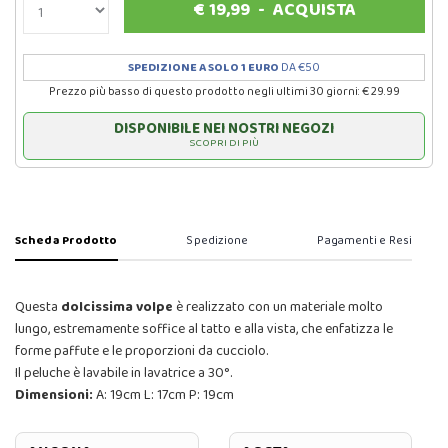
€
19,99
-
ACQUISTA
SPEDIZIONE A SOLO 1 EURO
DA €50
Prezzo più basso di questo prodotto negli ultimi 30 giorni: € 29.99
DISPONIBILE NEI NOSTRI NEGOZI
SCOPRI DI PIÙ
Scheda Prodotto
Spedizione
Pagamenti e Resi
Questa
dolcissima volpe
è realizzato con un materiale molto
lungo, estremamente soffice al tatto e alla vista, che enfatizza le
forme paffute e le proporzioni da cucciolo.
Il peluche è lavabile in lavatrice a 30°.
Dimensioni:
A: 19cm L: 17cm P: 19cm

+--

### Work order
Write the records out exactly, dropping every image.

### Written reply
€
19,99
-
ACQUISTA
SPEDIZIONE A SOLO 1 EURO
DA €50
Prezzo più basso di questo prodotto negli ultimi 30 giorni: € 29.99
DISPONIBILE NEI NOSTRI NEGOZI
SCOPRI DI PIÙ
Scheda Prodotto
Spedizione
Pagamenti e Resi
Questa
dolcissima volpe
è realizzato con un materiale molto
lungo, estremamente soffice al tatto e alla vista, che enfatizza le
forme paffute e le proporzioni da cucciolo.
Il peluche è lavabile in lavatrice a 30°.
Dimensioni:
A: 19cm L: 17cm P: 19cm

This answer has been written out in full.